No acumulado entre abril até 31 de dezembro, as vendas de etanol pelo Centro-Sul somaram 23,08 bilhões de litros – 16,19 bilhões de hidratado e 6,90 bilhões de anidro. Daquele total, 1,23 bilhão de litros foram para exportação e 21,86 bilhões para o mercado interno – com destaque para as vendas domésticas de hidratado, que somaram 15,67 bilhões de litros, um aumento acumulado de 35,48% sobre o último ano safra. Por fim, vale ressaltar que as vendas de etanol contabilizadas pela UNICA e MAPA não incorporam o produto importado.

Moagem e produção de açúcar e etanol

A quantidade de cana processada pelas usinas e destilarias do Centro-Sul totalizou 2,41 milhões de toneladas nos últimos 15 dias de dezembro de 2018. No acumulado desde o início da atual safra até 1º de janeiro de 2019, a moagem somou 562,03 milhões de toneladas, permanecendo abaixo do resultado apurado até a mesma data do ciclo 2017/2018 (583,24 milhões de toneladas).

Para o diretor Técnico da UNICA, Antonio de Padua Rodrigues, a safra 2018/2019 está praticamente encerrada na região Centro-Sul. Ao longo de janeiro, 8 unidades processadoras de cana e 6 de milho seguirão em operação.

“Para o 1º trimestre de 2019, a quantidade de cana a ser moída dependerá das condições climáticas. Em dezembro, as chuvas ficaram aquém da média histórica (até 100 mm inferior) em muitos canaviais do Centro-Sul, o que compromete o ritmo de plantio e o desenvolvimento da cana. Nesse sentido, é cedo para fazer qualquer projeção sobre a oferta para a próxima safra”, destacou o executivo.

No agregado da safra 2018/2019, a produção de açúcar atingiu 26,34 milhões de toneladas frente às 35,83 milhões de toneladas no mesmo período de 2017. No caso do etanol, a produção acumulada alcançou 30,12 bilhões de litros, dos quais 9,11 bilhões foram de anidro e 21,01 bilhões de hidratado. Este último representa um crescimento de 44,27% quando comparado ao volume acumulado na safra 2017/2018 (14,57 bilhões de litros).

A produção de etanol a partir do milho totalizou 42,94 milhões litros na segunda metade de dezembro.

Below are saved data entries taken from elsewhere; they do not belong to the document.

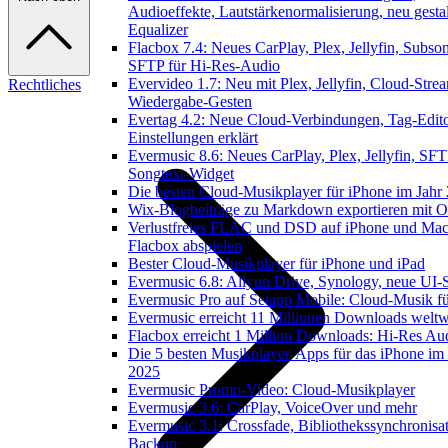
Audioeffekte, Lautstärkenormalisierung, neu gestal
Equalizer
Flacbox 7.4: Neues CarPlay, Plex, Jellyfin, Subson
SFTP für Hi-Res-Audio
Evervideo 1.7: Neu mit Plex, Jellyfin, Cloud-Stre
Rechtliches
Wiedergabe-Gesten
Evertag 4.2: Neue Cloud-Verbindungen, Tag-Edito
Einstellungen erklärt
Evermusic 8.6: Neues CarPlay, Plex, Jellyfin, SFT
Songtext-Widget
Die besten Cloud-Musikplayer für iPhone im Jahr
Wix-Blogbeiträge zu Markdown exportieren mit 
Verlustfreies FLAC und DSD auf iPhone und Mac
Flacbox abspielen
Bester Cloud-Musikplayer für iPhone und iPad
Evermusic 6.8: Aliyun Drive, Synology, neue UI-S
Evermusic Pro auf Setapp Mobile: Cloud-Musik f
Evermusic erreicht 11 Millionen Downloads weltw
Flacbox erreicht 1 Million Downloads: Hi-Res Au
Die 5 besten Musikplayer-Apps für das iPhone im 
2025
Evermusic Promo-Video: Cloud-Musikplayer
Evermusic 3.6: CarPlay, VoiceOver und mehr
Evermusic 3.1: Crossfade, Bibliothekssynchronisa
Backup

No acumulado de 2018/2019 até 1º de janeiro, foram fabricados 512,81 milhões de litros, praticamente igual à produção observada para toda a safra 2017/2018 (521,49 milhões), mesmo restando ainda 6 quinzenas para o término oficial da safra corrente.

Ademais, os dados de safra corrente foram ajustados conforme reporte por unidades do Centro-Sul.

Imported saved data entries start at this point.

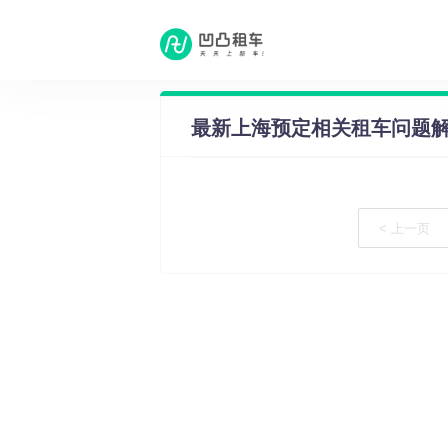
租车问答
·
上海预定相关租车问题
最新上海预定相关租车问题
< 上一页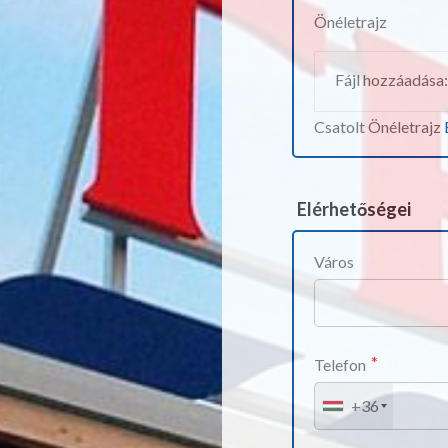
Önéletrajz
Fájl hozzáadása:
Csatolt Önéletrajz
Elérhetőségei
Város
Telefon
+36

Produtividade e qualidade da matéria-prima

A concentração de Açúcares Totais Recuperáveis (ATR) foi de 144,11 kg por tonelada de matéria-prima processada na segunda metade de dezembro; retração sobre os 147,88 kg contabilizados na mesma quinzena de 2017, uma queda de 2,55%. No acumulado desde o início do ciclo 2018/2019, o indicador atingiu 138,65 kg por tonelada, aumento de 0,93% em relação a 2017/2018.

Importante mencionar que devido ao descompasso entre a moagem, diante do encerramento da atual safra, e as quantidades de açúcar e etanol em processo, o ATR produto não acompanha os valores obtidos pelas análises laboratoriais que computam o ATR cana.

Dados apurados pelo Centro de Tecnologia Canavieira (CTC) para uma amostra comum de 39 unidades indicam que o rendimento do canavial alcançou 64,09 toneladas por hectare colhido em dezembro de 2018, contra 64,23 toneladas no mesmo período de 2017.

No acumulado de abril a dezembro, a produtividade atingiu 73,3 toneladas por hectare, frente às 75,90 toneladas registradas até a mesma data da safra passada – retração de 3,38%. Essa redução de 2,60 toneladas por hectare colhido foi em parte compensada pelo acréscimo de 1,34 kg de ATR por tonelada processada.